Williams’ essay is worth a read for comedic value if for nothing else. At one point, he goes on a rant about how much better things were back when everyone was smoking all the time. I shit you not.
I usually don’t publicly respond to cranky, extremist nonsense, whether right wing or left wing. But as a professor of American Indian history, I felt compelled to not only challenge his spurious interpretation of the Redskins issue, but more importantly, to correct his factual errors regarding the relevant court case. I posted the following retort in the online comment section of the article, which of course was met with the requisite ignorance and insults. I now present it here as an open letter.
Please Note: Although I signed the online comment as Akim Reinhardt, Towson University, and am republishing those comments here, this site is not affiliated with Towson University in anyway; rather, it is my personal website and reflects my personal opinions. Furthermore, the comments as reprinted here have been mildly edited for clarity. With that in mind . . .

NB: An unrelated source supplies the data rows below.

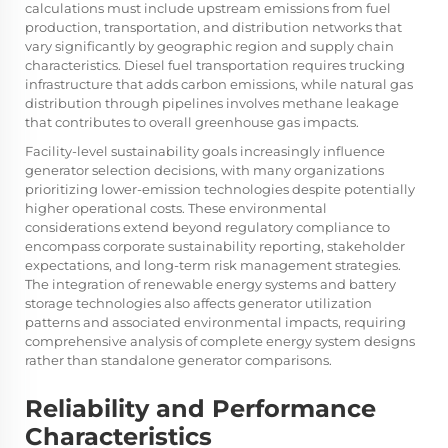
calculations must include upstream emissions from fuel
production, transportation, and distribution networks that
vary significantly by geographic region and supply chain
characteristics. Diesel fuel transportation requires trucking
infrastructure that adds carbon emissions, while natural gas
distribution through pipelines involves methane leakage
that contributes to overall greenhouse gas impacts.
Facility-level sustainability goals increasingly influence
generator selection decisions, with many organizations
prioritizing lower-emission technologies despite potentially
higher operational costs. These environmental
considerations extend beyond regulatory compliance to
encompass corporate sustainability reporting, stakeholder
expectations, and long-term risk management strategies.
The integration of renewable energy systems and battery
storage technologies also affects generator utilization
patterns and associated environmental impacts, requiring
comprehensive analysis of complete energy system designs
rather than standalone generator comparisons.
Reliability and Performance
Characteristics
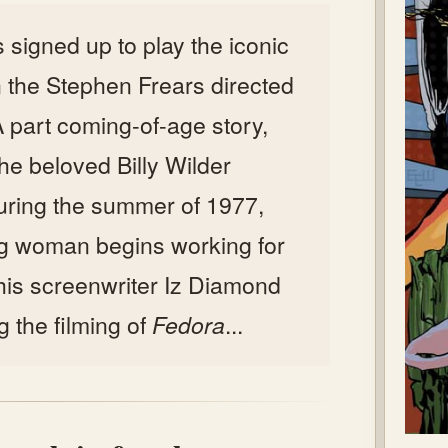
 signed up to play the iconic
in the Stephen Frears directed
 A part coming-of-age story,
 the beloved Billy Wilder
 during the summer of 1977,
g woman begins working for
his screenwriter Iz Diamond
g the filming of
Fedora
...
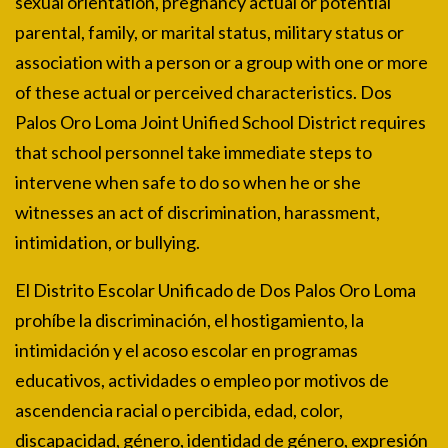
sexual orientation, pregnancy actual or potential
parental, family, or marital status, military status or
association with a person or a group with one or more
of these actual or perceived characteristics. Dos
Palos Oro Loma Joint Unified School District requires
that school personnel take immediate steps to
intervene when safe to do so when he or she
witnesses an act of discrimination, harassment,
intimidation, or bullying.
El Distrito Escolar Unificado de Dos Palos Oro Loma
prohíbe la discriminación, el hostigamiento, la
intimidación y el acoso escolar en programas
educativos, actividades o empleo por motivos de
ascendencia racial o percibida, edad, color,
discapacidad, género, identidad de género, expresión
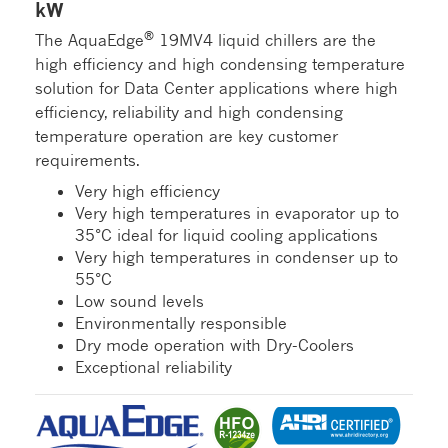
kW
®
The AquaEdge
19MV4 liquid chillers are the
high efficiency and high condensing temperature
solution for Data Center applications where high
efficiency, reliability and high condensing
temperature operation are key customer
requirements.
Very high efficiency
Very high temperatures in evaporator up to
35°C ideal for liquid cooling applications
Very high temperatures in condenser up to
55°C
Low sound levels
Environmentally responsible
Dry mode operation with Dry-Coolers
Exceptional reliability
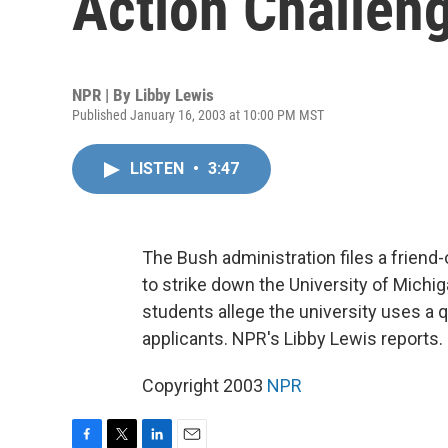
Action Challen
NPR | By
Libby Lewis
Published January 16, 2003 at 10:00 PM MST
LISTEN
•
3:47
The Bush administration files a friend
to strike down the University of Michig
students allege the university uses a q
applicants. NPR's Libby Lewis reports.
Copyright 2003
NPR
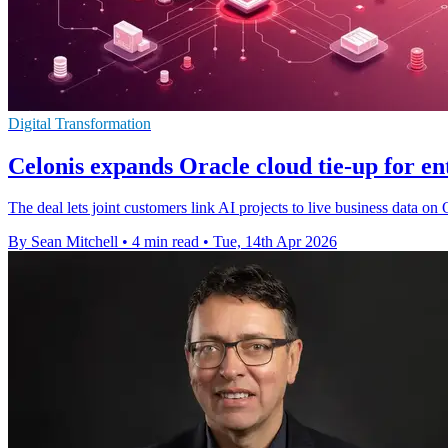
Digital Transformation
Celonis expands Oracle cloud tie-up for en
The deal lets joint customers link AI projects to live business data on
By Sean Mitchell
•
4 min read
•
Tue, 14th Apr 2026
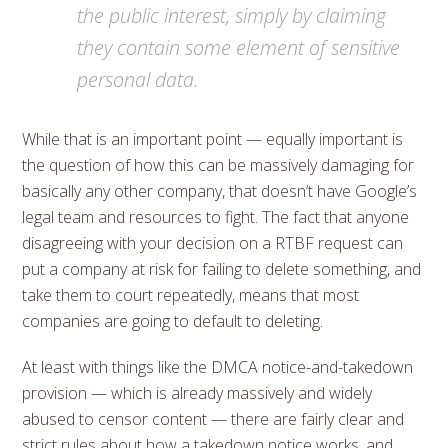
the public interest, simply by claiming
they contain some element of sensitive
personal data.
While that is an important point — equally important is
the question of how this can be massively damaging for
basically any other company, that doesn’t have Google’s
legal team and resources to fight. The fact that anyone
disagreeing with your decision on a RTBF request can
put a company at risk for failing to delete something, and
take them to court repeatedly, means that most
companies are going to default to deleting.
At least with things like the DMCA notice-and-takedown
provision — which is already massively and widely
abused to censor content — there are fairly clear and
strict rules about how a takedown notice works, and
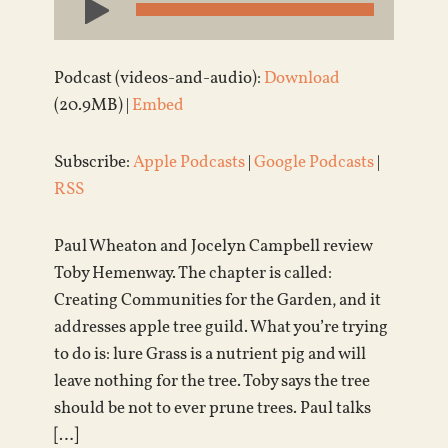
Player
Podcast (videos-and-audio):
Download
(20.9MB) |
Embed
Subscribe:
Apple Podcasts
|
Google Podcasts
|
RSS
Paul Wheaton and Jocelyn Campbell review
Toby Hemenway. The chapter is called:
Creating Communities for the Garden, and it
addresses apple tree guild. What you’re trying
to do is: lure Grass is a nutrient pig and will
leave nothing for the tree. Toby says the tree
should be not to ever prune trees. Paul talks
[…]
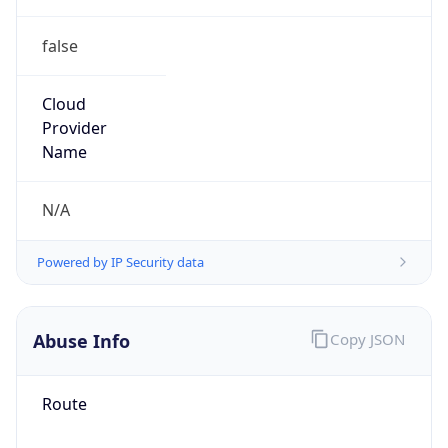
false
Cloud
Provider
Name
N/A
Powered by IP Security data
Abuse Info
Copy JSON
Route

An Open Letter to Prof. Walter E. Williams
Dr. Williams’ logical flaws are compounded by his misunderstanding of the facts.
The 2009 case was not about whether the Redskins “have a right” to use that name. Of course they do. No one denies that. Rather, it was about U.S. law not permitting the trademarking of racial epithets.
The U.S. Trademark/Patent office cancelled the Redskins trademark in 1999 because “Redskin” is in fact a racial epithet. The team sued and won on a technicality: a lower court ruled that the trademark stands because the original complaint was filed in 1992, 25 years after the trademark was registered in 1967. The statute of limitations on filing a complaint had expired.
As for the U.S. Supreme Court, you are incorrect in stating it has ruled on the matter. In fact, it made no ruling whatsoever. As with the vast majority of appeals put before it, it simply declined to hear the case.
To be clear, no court has ever ruled on the merits of the case itself. Lower courts have merely ruled on the timeliness of its filing, and the Supreme Court has not heard the case at all.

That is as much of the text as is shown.